En el fondo, una piensa que todo esto no es más que otra posibilidad de impostura. Ese desdoblarse lo es, claro, pero en nuestra vida de pijitos del siglo XXI, con nuestras veleidades 2.0, con nuestro exhibicionismo relativo -la puntita nada más- y con la eterna necesidad de comunicación, se intensifica. Nos creamos, nos trabajamos una foto para un perfil, diseñamos, casi, una personalidad pop o retro, una estilización de lo atrayente. El anecdotario lo es más en una pantalla. La inmediatez de publicar un estado en una red social lleva la paradoja de, por un lado permitirte editarla-repensarla, escoger el estilismo en forma de vocabulario-y también a la presurosa necesidad de ser el primero, de colocar nuestra banderita en la luna, en el continente inexplorado y tan efímero de una línea de tuits. No digo nada que no sepamos, nada que no denostemos a diario para volver a abrazar de nuevo, como fumadores reincidentes.
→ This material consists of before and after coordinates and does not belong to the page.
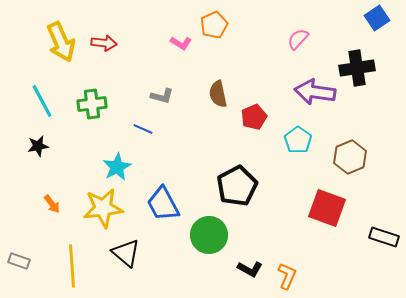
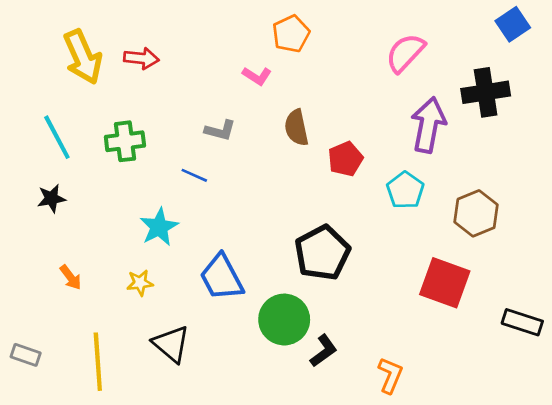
pink semicircle: (298, 39) -> (405, 53), size x1.4
pink L-shape: (181, 43) -> (257, 76), moved
purple arrow: (315, 92) -> (428, 125), turned 93
yellow star: (103, 208) -> (140, 283), size x0.5
black L-shape: (250, 269) -> (324, 351), moved, turned -65

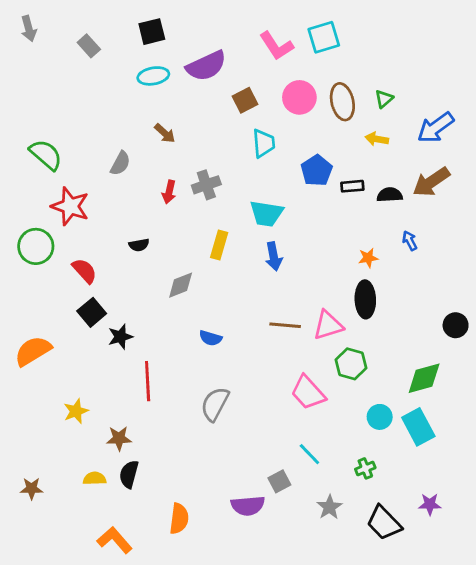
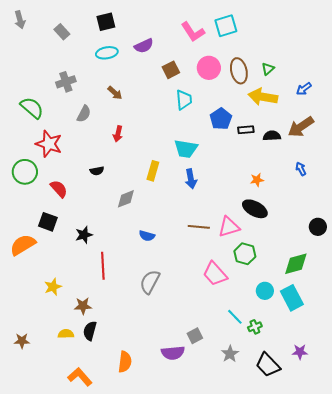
purple semicircle: (206, 66) -> (144, 46), size x0.7
blue arrow: (436, 128) -> (304, 89), size x0.6
yellow arrow: (377, 139) -> (263, 97), size x1.8
gray cross: (206, 185) -> (66, 82), moved
blue arrow: (410, 241) -> (301, 169), moved
black ellipse: (365, 299) -> (255, 209), turned -60
black square: (92, 312) -> (48, 222), moved, turned -30
cyan line: (309, 454) -> (235, 317), moved

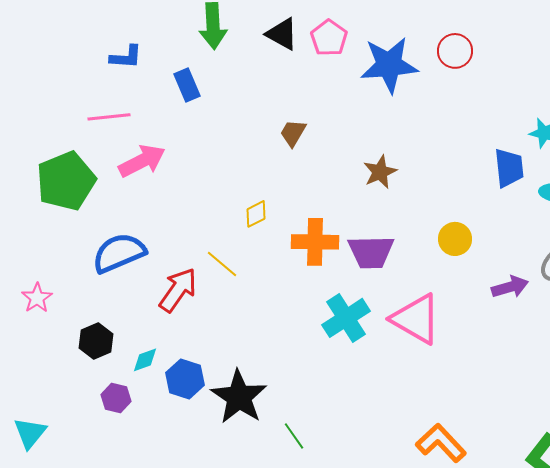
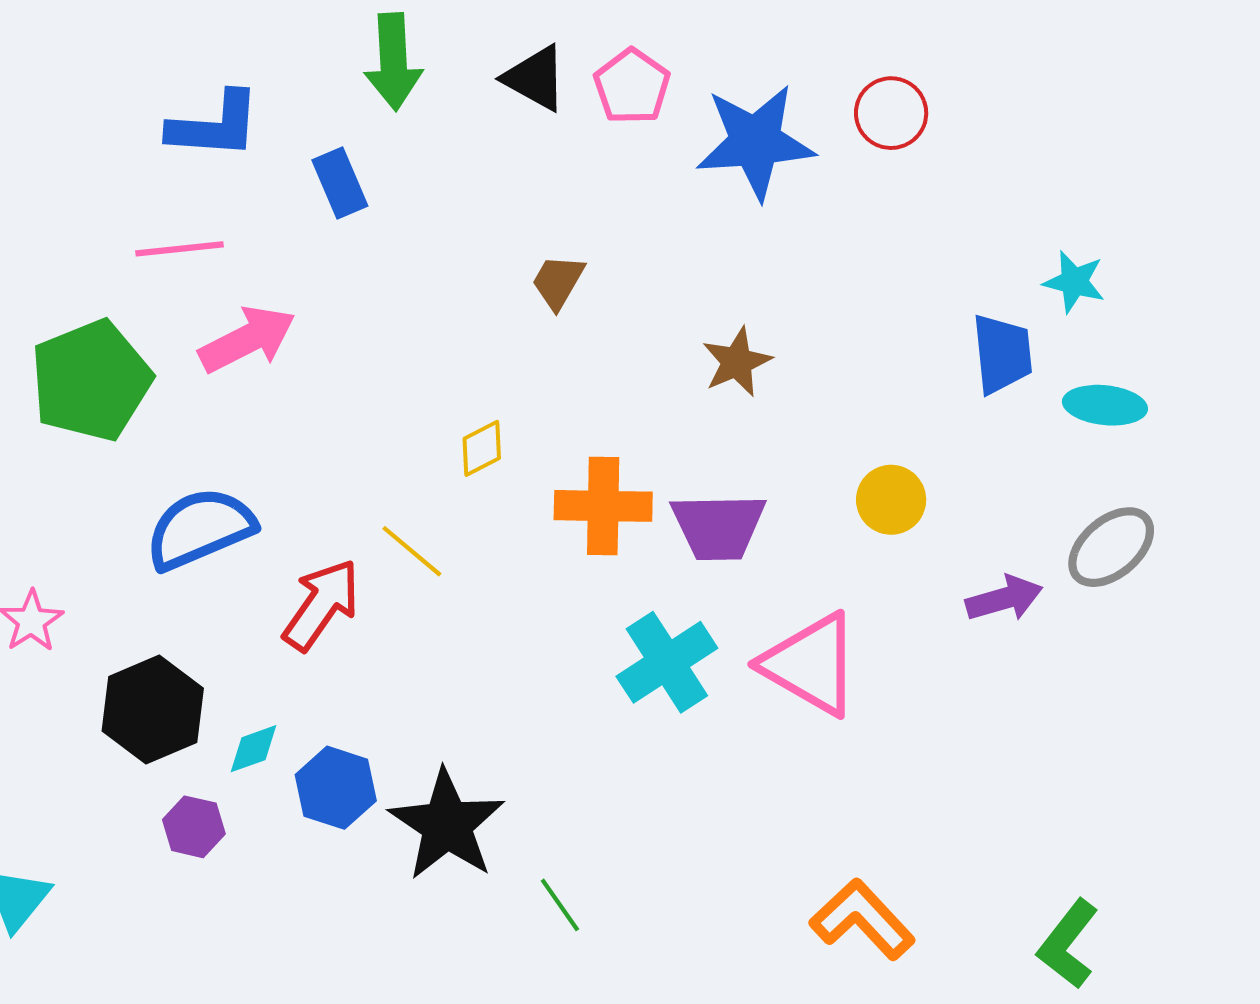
blue L-shape: (126, 57) -> (214, 125), size x1.4
black hexagon: (96, 341) -> (153, 710), size x1.4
Los doppelgängers digitales son, muchas veces, más interesantes. O no: lo es la construcción idealizada que tenemos de ellos. Los hay que provocan admiración y miedo, fascinación y rechazo, casi nunca indiferencia. Y ante los desencuentros y el darse de hostias virtual, por ejemplo, una se pregunta cómo serían las cosas desde el otro lado. Si domesticar, por decirlo de algún modo, a ese doble digital de alguien nos llevase a un espacio real y determinado, si con esa persona real que pisa el suelo yo me tomaría las cañas y si yo sería capaz de entenderme. O por lo menos, de reconocer las pausas en el discurso, de escrutarle los gestos en busca de ironía, de desapego, de narración. Si, la prueba definitiva, con esa persona yo sería capaz de compartir mi aburrimiento, que es la forma suprema de empatía.
He empezado hablando de fugas, de lugares donde una podría llegar con una mochila o con una maleta diminuta y quedarse a vivir porque sí. De sentarse en un sofá desconocido, en una casa que no hemos visto antes y hacerla nuestra, estaba allí en ese lugar del mapa esperando por nosotros. En esa convicción de que somos dueños de posibilidades, de un manojo de ellas, en realidad. De ahí a idealizar las otras vidas, hay un único paso. Las vidas que no existen, claro, las que están agazapadas, esas sí, en cualquier lugar de Internet. O en las cabezas de otros.